Bottle Tree Theatre presents
The Recipe Book: A Reading Series
The October Recipe:
A Movie Star Has to Star in Black and White
Written by Adrienne Kennedy
Directed by Jaquita Ta’le
Click here for tickets!
Step into the dazzling yet disorienting world of Hollywood through the eyes of one of America’s most celebrated playwrights, Adrienne Kennedy.
In The October Recipe: A Movie Star Has to Star in Black and White, Kennedy blurs the boundaries between fantasy and reality, cinema and self, as a young Black woman envisions her life unfolding like scenes from classic Hollywood films.
This staged reading invites you to experience Kennedy’s poetic language and haunting imagery up close — an exploration of identity, ambition, and the performance of womanhood in a world obsessed with the silver screen.

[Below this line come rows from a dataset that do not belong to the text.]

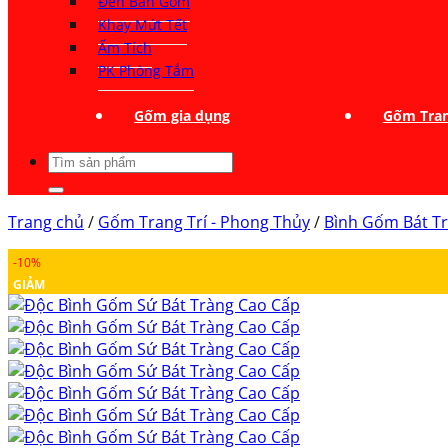
Đèn Bàn Gốm
Khay Mứt Tết
Ấm Tích
PK Phòng Tắm
Gốm gia dụng
Gốm Tran
Tìm
kiếm:
Trang chủ
/
Gốm Trang Trí - Phong Thủy
/
Bình Gốm Bát T
-10%
GIẢM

Join an evening of luminous storytelling and powerful performances as Bottle Tree Theatre brings Kennedy’s masterful script to life for one night only!


The Recipe Book
A monthly reading series spotlighting new works by emerging Black playwrights while honoring lesser-known Black writers whose stories helped shape the field.
Why the Recipe Book?
The Recipe Book takes its name from the act of passing down knowledge—much like your grandma’s sweet potato pie recipe. If not shared, it risks being lost forever.
This series honors that tradition. Each play is a recipe: rich, cultural, storied. We have the honor of passing down the work already gifted to us by prolific but lesser-known Black playwrights such as Shirley Graham Du Bois, Alice Childress, Samm-Art Williams, J.e. Franklin, and Pearl Cleage, while also making room for the living history we’re creating with emerging Black playwrights.
The Recipe Book reminds us that art is not only communal, but also a call to action, a tool of hope, and a blueprint for the future—one that has often already been drafted for us by artists who came before or who are yet to be discovered. The weapons are already in the house. We just need to keep them active—and pass them down.